How it is—that is what Queneau, in his own way, is always describing. How life is. His own way is not anyone else’s—hence something of his quality, and hence, also, the difficulty people do sometimes have in knowing how to read him. In the blurb he wrote for his second novel, Queneau said: “After all, why shouldn’t we demand a certain effort from the reader? We always explain everything to him. In the end, he gets fed up with being treated with such contempt.” Queneau has no verbalized message. That is perhaps why it may be necessary to reread him (or to read other books by him) in order to understand him. He has nothing to sell—but when the reader finishes a Queneau book,
he
has become enriched.

B
ARBARA
W
RIGHT

 

 

 

 

I

T
HE
silhouette of a man appeared in profile; so, simultaneously, did thousands. There really were thousands. He had just opened his eyes, and the teeming streets were seething; seething, too, were the men who worked all day. This particular silhouette emerged from the wall of an enormous, unbearable building, an edifice which looked as if it were designed for suffocation, and which was a bank. The silhouette, detached from the wall now, oscillated, jostled by other shapes, not visibly behaving as an individual, pushed and pulled in various directions, less by its own anxieties than by the sum of the anxieties of the thousands of people surrounding it. But this oscillation was only apparent; in reality, it was the shortest distance between toil and sleep, between affliction and boredom, between suffering and death.

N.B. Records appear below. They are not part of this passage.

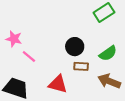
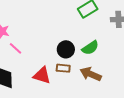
black circle: (75, 47) -> (66, 49), moved
brown rectangle: (81, 66) -> (63, 68), moved

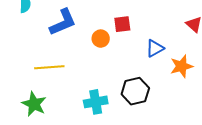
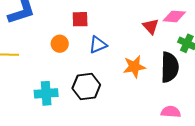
orange circle: (101, 39) -> (60, 44), moved
blue triangle: (155, 48) -> (98, 45), moved

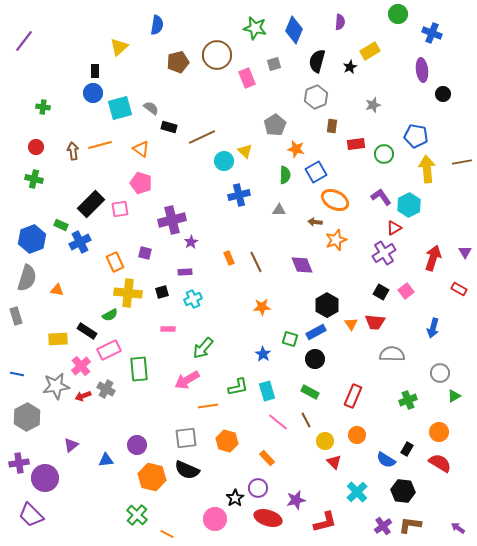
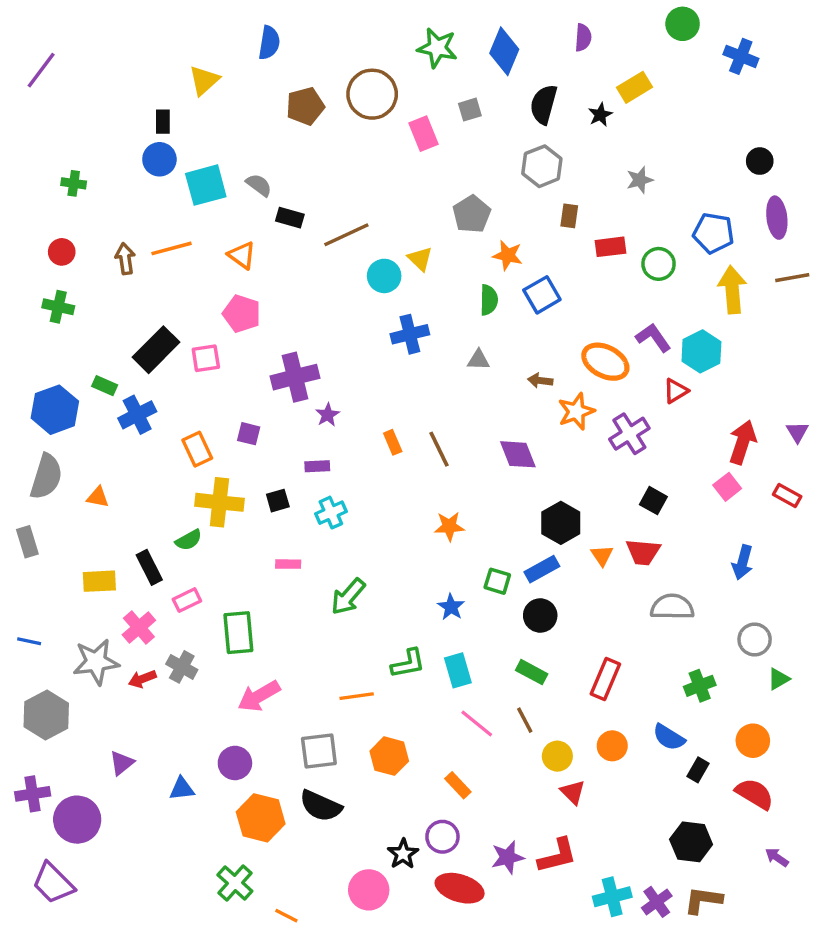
purple ellipse: (422, 70) -> (777, 218), moved
orange ellipse: (335, 200) -> (605, 362), moved
purple cross: (384, 253) -> (629, 434), moved
pink square: (406, 291) -> (727, 487), moved
black rectangle: (87, 331) -> (149, 567), turned 30
pink rectangle: (109, 350) -> (187, 600), size x0.7
pink arrow: (187, 380) -> (259, 696), moved
blue semicircle: (386, 460) -> (669, 737), moved
cyan cross: (357, 492) -> (612, 897), moved, turned 30
red L-shape: (325, 522) -> (557, 856), moved
purple arrow: (458, 528) -> (777, 857), moved

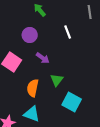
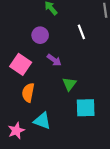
orange semicircle: (33, 88) -> (28, 93), moved
cyan square: (72, 102) -> (86, 108), turned -30

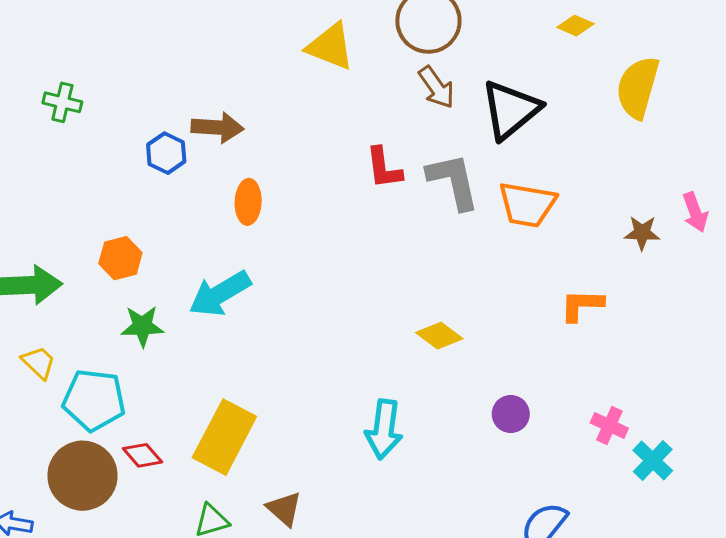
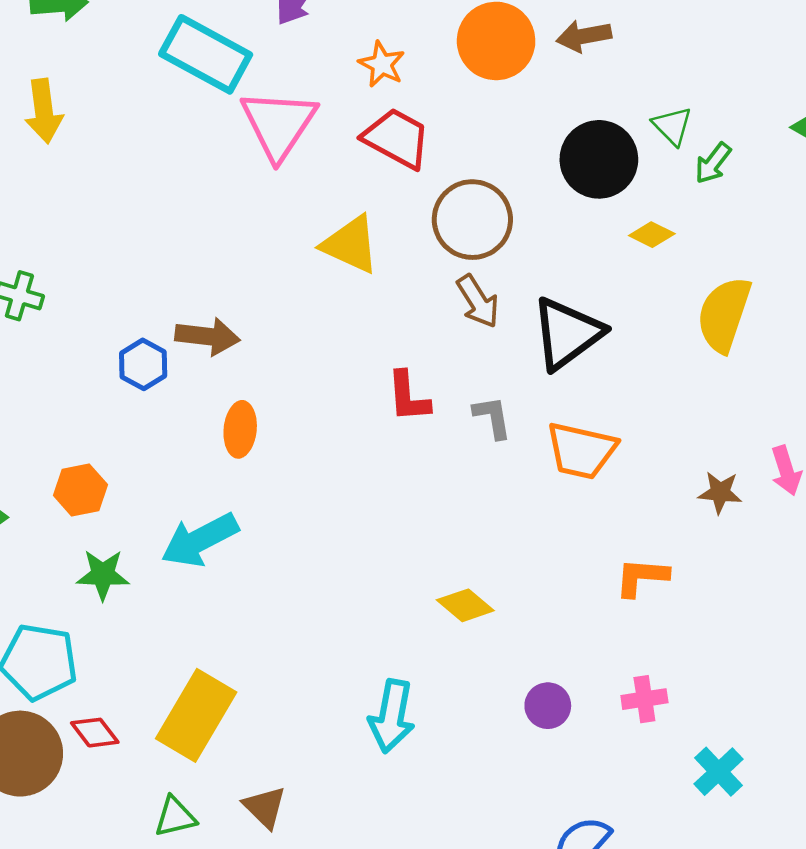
gray L-shape: (453, 181) -> (492, 417), size x0.6
pink cross: (609, 425) -> (644, 699), moved, turned -36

The other man shut his eyes for a few moments, and opened them again just as the silhouette was being pocketed by the metro, and disappearing. There was a wave of silence, and then the
Intransigeant
and its fellow evening papers started yelling on the boulevard again.

For years now, this same instant had been exactly repeated, every day, with the exception of Saturdays, Sundays and public holidays.
He
had nothing to do with all this. He didn’t work, but he had got into the habit of coming here between five and eight, and not budging. Sometimes he would stretch out a hand and pick something up; that day, it was a silhouette.

The silhouette, meanwhile, was arriving at Obonne. Its wife had got the supper ready; she too worked in an office.